Sunday , September 26 2021

Drones vs. dogs: Stress level study reveals what sheep want

Could using drones to herd sheep actually be better for the animal than traditional methods of shepherding? Researchers in Australia strap on heart rate monitors to sheep to find out…

Many farmers these days use drones to herd sheep. But there haven’t been many insights into how the sheep are interacting with the drone technology or what impact does the technology have on their welfare. And this is exactly what researchers from the University of New South Wales (UNSW) Canberra set out to discover.

Interesting video: Jeremy Clarkson successfully herds sheep with a drone, until he doesn’t

Checking sheep stress levels with heart-rate monitors

Heart rate is a generally accepted indicator of stress in sheep. While the resting heart rate of the animal is around 80 beats per minute, when sheep are being vigorously driven, it’s common to see the heart rate go up to around 163 beats per minute on average. However, when alerted to the presence of working dogs, a sheep’s heart rate can skyrocket up to 262 beats per minute as well.

And what about drones? When a loudspeaker-equipped drone initiates a sheep drive with the sound of a dog bark, flying at a height of 10 meters and at a 25 km/h, the heart rate of the animals averages around 164 beats per minute. Meaning, using drones is likely a more ethical way to herd sheep.

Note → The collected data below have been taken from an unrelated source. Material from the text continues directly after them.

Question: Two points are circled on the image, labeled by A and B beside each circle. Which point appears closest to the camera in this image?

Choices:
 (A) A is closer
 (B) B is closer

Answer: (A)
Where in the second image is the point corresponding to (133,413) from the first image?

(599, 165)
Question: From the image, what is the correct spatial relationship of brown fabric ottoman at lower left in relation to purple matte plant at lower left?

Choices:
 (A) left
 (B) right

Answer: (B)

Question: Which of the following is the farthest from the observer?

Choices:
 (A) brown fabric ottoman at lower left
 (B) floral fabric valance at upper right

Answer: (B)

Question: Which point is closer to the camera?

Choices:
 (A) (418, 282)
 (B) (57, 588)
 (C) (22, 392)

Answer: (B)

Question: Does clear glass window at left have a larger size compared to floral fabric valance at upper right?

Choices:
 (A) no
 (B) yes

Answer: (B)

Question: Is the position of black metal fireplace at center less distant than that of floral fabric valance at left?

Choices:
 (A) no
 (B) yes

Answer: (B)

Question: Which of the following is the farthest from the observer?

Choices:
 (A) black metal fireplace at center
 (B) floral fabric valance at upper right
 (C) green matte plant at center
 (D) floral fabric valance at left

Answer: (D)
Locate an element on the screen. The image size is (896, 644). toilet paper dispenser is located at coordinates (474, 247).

As squadron leader Kate Yaxley, a visiting military fellow at UNSW Canberra and one of the lead researchers on the study, explains:

What we found through this study is that the sheep had higher heart rates when they’re being shepherded by traditional means. So, the simple act of moving them to another paddock for food is actually putting the animal under stress.

We measured the variations in their heart rates, and we found it to be much lower when using drones with appropriate approach speed, and that the animals actually responded to the technology. If we played certain sounds that allowed them to use their sensors, their aural and visual acuity, they moved a lot easier.

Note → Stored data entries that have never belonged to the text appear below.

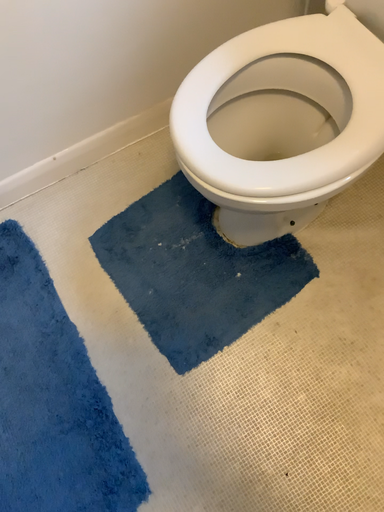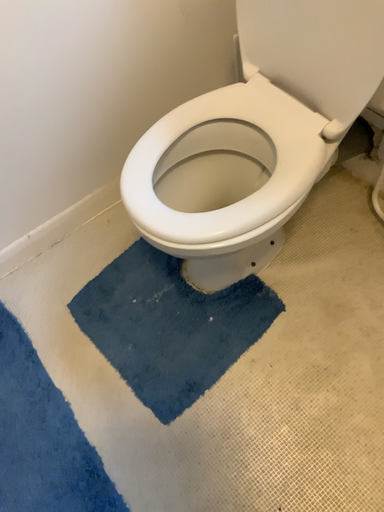 Question: Which way did the camera rotate in the video?

Choices:
 (A) rotated downward
 (B) rotated upward

Answer: (B) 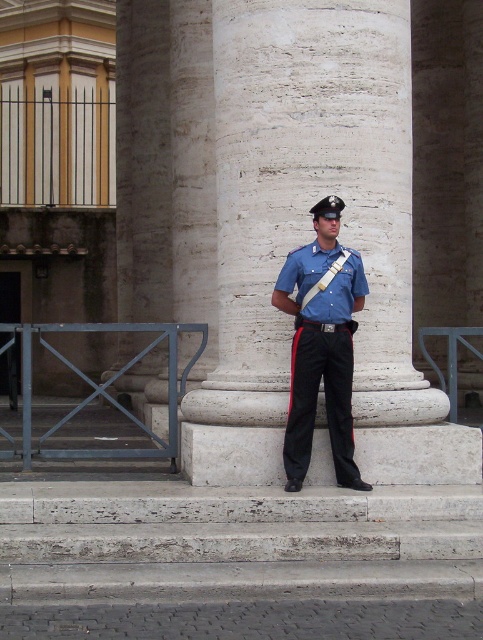 Image resolution: width=483 pixels, height=640 pixels. What do you see at coordinates (312, 230) in the screenshot? I see `white marble column at center` at bounding box center [312, 230].

Who is positioned more to the left, white marble column at center or white stone steps at center?

From the viewer's perspective, white stone steps at center appears more on the left side.

What do you see at coordinates (312, 230) in the screenshot? The width and height of the screenshot is (483, 640). I see `white marble column at center` at bounding box center [312, 230].

Where is `white marble column at center`? white marble column at center is located at coordinates (312, 230).

Does white marble column at center appear under blue uniform at center?

Actually, white marble column at center is above blue uniform at center.

Locate an element on the screen. This screenshot has height=640, width=483. white marble column at center is located at coordinates (312, 230).

Does white stone steps at center appear over blue uniform at center?

No.

Does white stone steps at center have a greater width compared to blue uniform at center?

Yes.

Does point (186, 554) come farther from viewer compared to point (294, 461)?

No, it is in front of (294, 461).

This screenshot has height=640, width=483. Find the location of `white stone steps at center`. white stone steps at center is located at coordinates (237, 540). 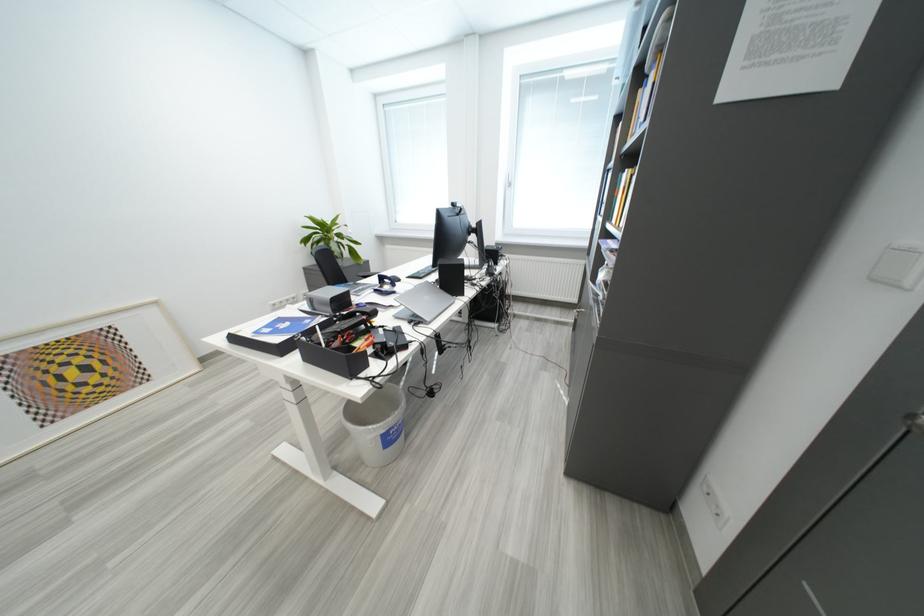 Locate an element on the screen. black desk tray is located at coordinates (338, 342). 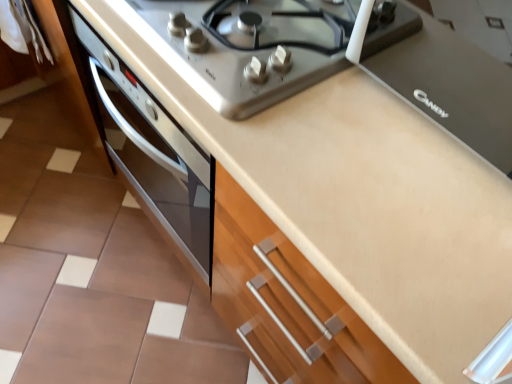 Locate an element on the screen. The image size is (512, 384). free location in front of black matte stove top at upper center is located at coordinates pos(413,238). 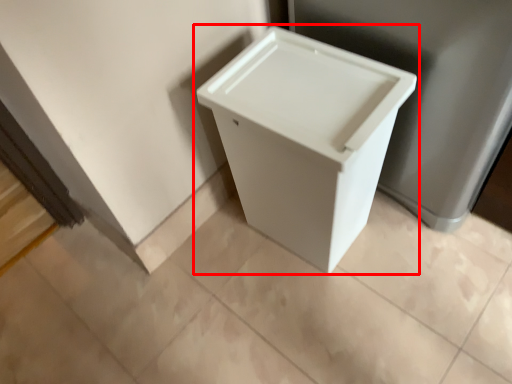 Question: Observing the image, what is the correct spatial positioning of waste container (annotated by the red box) in reference to porcelain?

Choices:
 (A) right
 (B) left

Answer: (B) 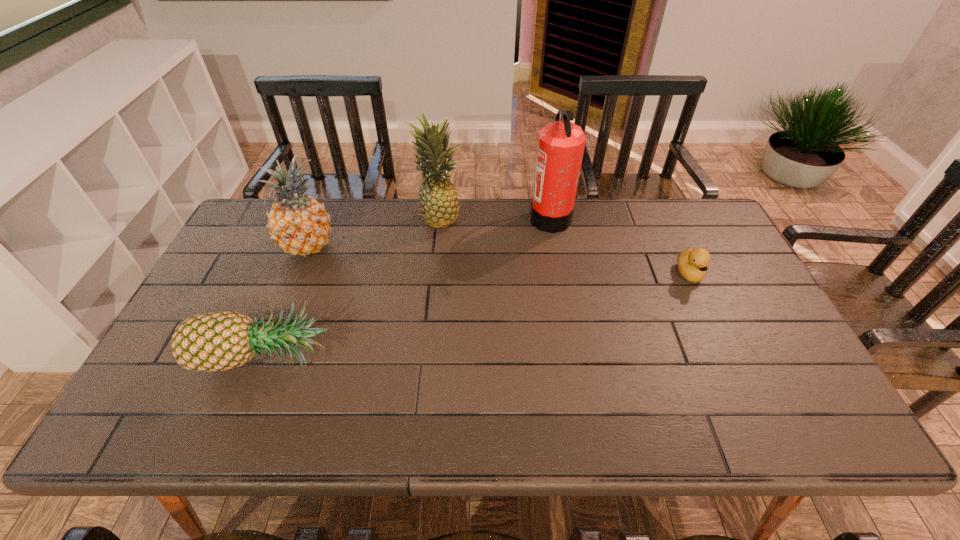 In the image, there is a desktop. Identify the location of vacant space at the right edge. (726, 265).

Where is `blank space at the far right corner of the desktop`? Image resolution: width=960 pixels, height=540 pixels. blank space at the far right corner of the desktop is located at coordinates (666, 198).

At what (x,y) coordinates should I click in order to perform the action: click on vacant space at the near right corner. Please return your answer as a coordinate pair (x, y). This screenshot has width=960, height=540. Looking at the image, I should click on (766, 425).

Identify the location of empty space that is in between the shortest object and the second shortest object. (477, 314).

Locate an element on the screen. empty location between the tallest pineapple and the third shortest object is located at coordinates (373, 232).

The height and width of the screenshot is (540, 960). What are the coordinates of `vacant space that is in between the shortest object and the third object from left to right` in the screenshot? It's located at (564, 246).

This screenshot has width=960, height=540. In order to click on empty location between the fire extinguisher and the second tallest pineapple in this screenshot , I will do `click(429, 231)`.

Locate an element on the screen. This screenshot has width=960, height=540. vacant space in between the tallest pineapple and the fire extinguisher is located at coordinates (494, 217).

Locate an element on the screen. The width and height of the screenshot is (960, 540). free space that is in between the third tallest object and the nearest pineapple is located at coordinates (286, 300).

Where is `vacant area that lies between the second tallest pineapple and the third object from right to left`? vacant area that lies between the second tallest pineapple and the third object from right to left is located at coordinates (373, 232).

Read more: Drone timelapse of sheep being herded in Israel is oddly captivating

The research is a part of a longer-term vision to see human and artificial intelligence working together to foster the welfare of farms. And so, Yaxley and her team are now shifting their focus on the frequency of the sounds emitted by a shepherding drone as opposed to trying to emit a particular sound.

Yaxley sums up:

It’s all about promoting a positive relationship between the farmer, the technology that is available to them, and the welfare of the animals. I want to empower farmers to work in different ways, while maintaining social responsibility towards animal welfare and ethics.